***** Records for the task

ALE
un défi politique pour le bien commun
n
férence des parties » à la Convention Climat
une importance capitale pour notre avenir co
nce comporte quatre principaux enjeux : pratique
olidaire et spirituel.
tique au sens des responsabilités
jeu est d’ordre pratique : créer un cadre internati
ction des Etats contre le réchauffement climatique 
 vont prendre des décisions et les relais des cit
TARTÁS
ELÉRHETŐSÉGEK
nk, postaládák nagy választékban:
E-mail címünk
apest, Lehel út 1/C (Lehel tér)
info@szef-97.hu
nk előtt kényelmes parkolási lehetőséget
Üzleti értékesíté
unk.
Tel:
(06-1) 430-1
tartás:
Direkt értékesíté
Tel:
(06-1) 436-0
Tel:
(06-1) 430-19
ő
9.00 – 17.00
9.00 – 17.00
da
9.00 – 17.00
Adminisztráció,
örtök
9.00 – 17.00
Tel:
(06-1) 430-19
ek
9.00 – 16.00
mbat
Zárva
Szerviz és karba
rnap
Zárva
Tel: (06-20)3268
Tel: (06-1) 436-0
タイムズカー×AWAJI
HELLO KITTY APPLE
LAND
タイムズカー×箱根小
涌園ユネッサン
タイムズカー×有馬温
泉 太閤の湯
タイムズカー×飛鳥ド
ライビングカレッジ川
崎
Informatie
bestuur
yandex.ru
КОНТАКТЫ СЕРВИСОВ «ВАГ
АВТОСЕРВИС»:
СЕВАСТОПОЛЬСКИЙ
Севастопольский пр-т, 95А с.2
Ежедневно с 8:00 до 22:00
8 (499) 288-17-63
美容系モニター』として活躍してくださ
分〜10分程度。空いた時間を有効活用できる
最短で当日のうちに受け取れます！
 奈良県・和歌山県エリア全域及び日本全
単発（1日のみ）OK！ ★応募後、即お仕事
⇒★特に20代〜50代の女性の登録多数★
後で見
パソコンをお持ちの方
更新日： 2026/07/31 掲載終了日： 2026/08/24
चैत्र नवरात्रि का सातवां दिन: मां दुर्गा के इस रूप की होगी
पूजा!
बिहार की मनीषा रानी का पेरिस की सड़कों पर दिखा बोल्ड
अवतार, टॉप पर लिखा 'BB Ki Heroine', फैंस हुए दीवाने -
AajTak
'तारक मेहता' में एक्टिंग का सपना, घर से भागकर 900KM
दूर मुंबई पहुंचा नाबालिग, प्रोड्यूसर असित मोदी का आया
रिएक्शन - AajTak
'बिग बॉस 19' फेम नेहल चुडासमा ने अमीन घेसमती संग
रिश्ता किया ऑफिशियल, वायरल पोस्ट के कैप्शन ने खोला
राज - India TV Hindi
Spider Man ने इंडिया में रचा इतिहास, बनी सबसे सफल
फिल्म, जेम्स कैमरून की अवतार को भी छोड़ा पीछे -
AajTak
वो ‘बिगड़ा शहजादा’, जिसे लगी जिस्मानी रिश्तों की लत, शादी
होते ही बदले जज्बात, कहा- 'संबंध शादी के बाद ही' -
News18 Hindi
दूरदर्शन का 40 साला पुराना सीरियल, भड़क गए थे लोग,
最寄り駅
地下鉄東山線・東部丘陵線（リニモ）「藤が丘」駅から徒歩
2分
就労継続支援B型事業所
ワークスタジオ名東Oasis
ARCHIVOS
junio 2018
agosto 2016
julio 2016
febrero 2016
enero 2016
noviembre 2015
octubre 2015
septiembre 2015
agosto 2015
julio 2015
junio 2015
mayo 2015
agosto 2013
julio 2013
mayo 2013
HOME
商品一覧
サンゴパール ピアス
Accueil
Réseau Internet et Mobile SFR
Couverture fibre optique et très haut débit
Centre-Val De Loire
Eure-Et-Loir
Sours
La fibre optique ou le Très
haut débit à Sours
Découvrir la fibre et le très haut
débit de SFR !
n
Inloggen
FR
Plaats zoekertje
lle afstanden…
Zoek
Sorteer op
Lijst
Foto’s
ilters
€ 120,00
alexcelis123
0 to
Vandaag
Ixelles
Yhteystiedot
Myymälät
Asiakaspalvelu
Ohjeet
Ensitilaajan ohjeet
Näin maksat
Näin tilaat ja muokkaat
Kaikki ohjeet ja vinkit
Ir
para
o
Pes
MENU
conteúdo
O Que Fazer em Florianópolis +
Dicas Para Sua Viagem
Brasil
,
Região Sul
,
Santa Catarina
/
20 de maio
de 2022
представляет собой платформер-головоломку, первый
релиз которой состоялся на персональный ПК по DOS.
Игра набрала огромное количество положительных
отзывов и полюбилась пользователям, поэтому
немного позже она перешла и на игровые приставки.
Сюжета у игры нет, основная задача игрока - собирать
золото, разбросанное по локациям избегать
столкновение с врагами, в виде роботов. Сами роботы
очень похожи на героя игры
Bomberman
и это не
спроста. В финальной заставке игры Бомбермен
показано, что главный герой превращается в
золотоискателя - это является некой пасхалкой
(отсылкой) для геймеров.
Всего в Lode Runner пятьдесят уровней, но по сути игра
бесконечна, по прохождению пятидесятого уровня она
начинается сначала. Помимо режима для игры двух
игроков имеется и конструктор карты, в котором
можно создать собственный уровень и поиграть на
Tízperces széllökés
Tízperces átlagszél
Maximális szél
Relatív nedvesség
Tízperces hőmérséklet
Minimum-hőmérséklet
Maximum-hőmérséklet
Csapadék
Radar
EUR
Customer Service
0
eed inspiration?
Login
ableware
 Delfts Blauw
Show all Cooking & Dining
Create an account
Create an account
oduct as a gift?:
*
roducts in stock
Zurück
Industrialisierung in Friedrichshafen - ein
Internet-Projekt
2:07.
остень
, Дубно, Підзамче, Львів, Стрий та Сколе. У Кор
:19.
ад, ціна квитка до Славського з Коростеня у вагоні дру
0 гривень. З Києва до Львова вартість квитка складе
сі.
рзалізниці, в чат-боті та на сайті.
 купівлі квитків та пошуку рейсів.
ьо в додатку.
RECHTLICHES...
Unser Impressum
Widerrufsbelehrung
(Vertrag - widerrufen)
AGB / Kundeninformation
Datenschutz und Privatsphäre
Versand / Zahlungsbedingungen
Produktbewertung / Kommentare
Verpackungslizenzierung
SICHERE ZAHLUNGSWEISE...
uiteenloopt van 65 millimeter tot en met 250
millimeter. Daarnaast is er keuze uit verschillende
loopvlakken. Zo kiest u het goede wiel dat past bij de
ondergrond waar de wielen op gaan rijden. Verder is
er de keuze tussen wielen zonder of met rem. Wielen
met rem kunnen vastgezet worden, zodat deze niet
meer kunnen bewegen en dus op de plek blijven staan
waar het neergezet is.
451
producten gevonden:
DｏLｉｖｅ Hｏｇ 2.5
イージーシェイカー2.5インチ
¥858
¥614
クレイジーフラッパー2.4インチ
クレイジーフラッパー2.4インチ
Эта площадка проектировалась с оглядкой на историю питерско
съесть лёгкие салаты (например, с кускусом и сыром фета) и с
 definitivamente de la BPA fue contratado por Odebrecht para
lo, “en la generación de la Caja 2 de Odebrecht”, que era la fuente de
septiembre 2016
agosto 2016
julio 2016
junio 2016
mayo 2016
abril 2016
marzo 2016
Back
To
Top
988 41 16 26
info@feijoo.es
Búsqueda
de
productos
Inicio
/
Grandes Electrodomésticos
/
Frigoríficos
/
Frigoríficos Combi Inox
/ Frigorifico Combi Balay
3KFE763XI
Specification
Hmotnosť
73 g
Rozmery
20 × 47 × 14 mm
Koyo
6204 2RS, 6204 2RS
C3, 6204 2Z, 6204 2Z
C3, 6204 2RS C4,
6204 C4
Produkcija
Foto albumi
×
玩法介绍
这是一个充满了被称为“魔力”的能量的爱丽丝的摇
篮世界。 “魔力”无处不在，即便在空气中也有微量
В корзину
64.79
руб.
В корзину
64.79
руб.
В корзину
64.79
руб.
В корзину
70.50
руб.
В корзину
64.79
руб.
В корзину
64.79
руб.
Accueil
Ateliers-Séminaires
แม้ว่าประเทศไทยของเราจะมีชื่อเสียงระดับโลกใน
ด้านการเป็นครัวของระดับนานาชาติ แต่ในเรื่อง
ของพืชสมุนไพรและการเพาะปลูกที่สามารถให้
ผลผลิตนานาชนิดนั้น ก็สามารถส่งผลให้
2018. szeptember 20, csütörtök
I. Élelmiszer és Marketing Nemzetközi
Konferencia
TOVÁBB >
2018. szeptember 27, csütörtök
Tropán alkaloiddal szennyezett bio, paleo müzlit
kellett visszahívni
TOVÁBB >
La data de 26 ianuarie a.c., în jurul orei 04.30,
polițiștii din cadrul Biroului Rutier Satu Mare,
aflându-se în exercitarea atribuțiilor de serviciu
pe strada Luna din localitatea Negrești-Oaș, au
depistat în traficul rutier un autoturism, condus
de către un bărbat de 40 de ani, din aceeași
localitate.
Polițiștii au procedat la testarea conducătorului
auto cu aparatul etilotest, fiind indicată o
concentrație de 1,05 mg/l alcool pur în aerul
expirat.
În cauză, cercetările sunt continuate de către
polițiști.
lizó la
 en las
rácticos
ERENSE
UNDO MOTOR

**********

* [What you need to do]
In the data above, how many lines include the word "pour"? Answer with the number only.

* [Answer section]
2